New York Appeals Court Overturns Wife’s Attempt to Set Aside Equitable Distribution Agreement

In Label v Label, a New York Appeals Court recently ruled unanimously to reverse an order of the trial court which partially vacated a portion of the equitable distribution settlement between both parties. In the original agreement, the wife waived her interest in her husband's business in return for other benefits:

In 2007, the wife hired an independent appraiser to calculate the value of the business as of the commencement date of the divorce action, 2004. He estimated the value of the business to be $1,042,890. Based on this information, the wife entered into the agreement whereby she waived her rights to a portion of the value of the business.

However, in 2008, the wife stole documents from her husband's home office indicating his intent to sell his interest in the business for $1,820,000. As a result, the wife obtained an updated appraisal of the business, listing its value at $3,640,000. Based on this information, she moved to set aside only that portion of the settlement agreement that provided for her waiver of any interest in the business, claiming that he fraudulently withheld vital information from her regarding negotiations for the sale of the business, which began in 2007.

The trial court initially approved the motion; however, the appellate court overturned the ruling based on several important points of law:

  • The court cannot set aside only one portion of an agreement while allowing the other party to retain all of the benefits; if the agreement is to fall, then the entire agreement must fall.
  • An agreement between spouses which is fair and reasonable on its face will be enforced according to its terms, absent proof of fraud, duress, overreaching or unconscionability.
  • The husband had no special duty to disclose his preliminary negotiations for the sale of his business to the wife.
  • The proper valuation date for the business was the commencement date of the divorce action.

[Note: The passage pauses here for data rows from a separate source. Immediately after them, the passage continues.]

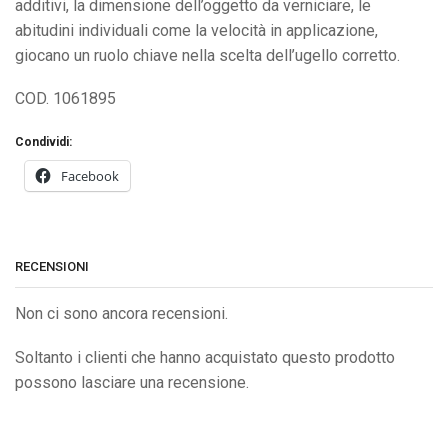
additivi, la dimensione dell’oggetto da verniciare, le
abitudini individuali come la velocità in applicazione,
giocano un ruolo chiave nella scelta dell’ugello corretto.
COD. 1061895
Condividi:
Facebook
RECENSIONI
Non ci sono ancora recensioni.
Soltanto i clienti che hanno acquistato questo prodotto
possono lasciare una recensione.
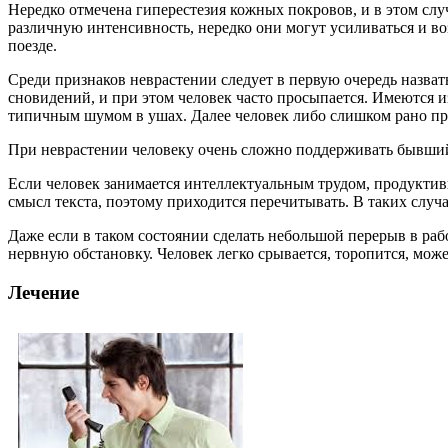
Нередко отмечена гиперестезия кожных покровов, и в этом слу
различную интенсивность, нередко они могут усиливаться и во
поезде.
Среди признаков неврастении следует в первую очередь назват
сновидений, и при этом человек часто просыпается. Имеются из
типичным шумом в ушах. Далее человек либо слишком рано прос
При неврастении человеку очень сложно поддерживать бывший р
Если человек занимается интеллектуальным трудом, продуктивн
смысл текста, поэтому приходится перечитывать. В таких случа
Даже если в таком состоянии сделать небольшой перерыв в раб
нервную обстановку. Человек легко срывается, торопится, може
Лечение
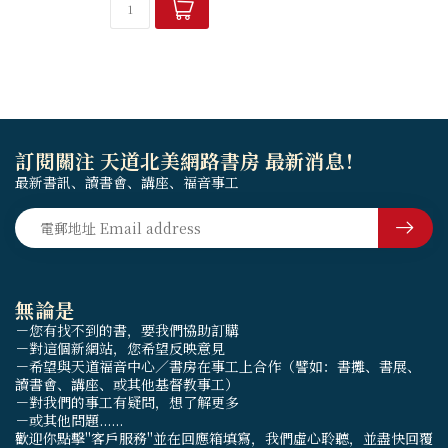
長的路上，三本經典用生活故
事、日常對話與智慧陪你走過
每一段信仰時刻...
訂閱關注 天道北美網路書房 最新消息！
最新書訊、讀書會、講座、福音事工
無論是
－您有找不到的書，要我們協助訂購
－對這個新網站，您希望反映意見
－希望與天道福音中心／書房在事工上合作（譬如：書攤、書展、
讀書會、講座、或其他基督教事工）
－對我們的事工有疑問，想了解更多
－或其他問題......
歡迎你點擊"客戶服務"並在回應箱填寫，我們虛心聆聽，並盡快回覆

The last point is particularly important. The commencement date of the divorce action was 2004. Therefore, any increase in value to the business over the next three years would not be considered marital property, and the wife would not have a right to receive any of this increased value as part of her divorce settlement. As a result, the court ruled that the husband's actions did not constitute fraud, since he had no legal obligation to disclose information that was not relevant to the value of the business in 2004.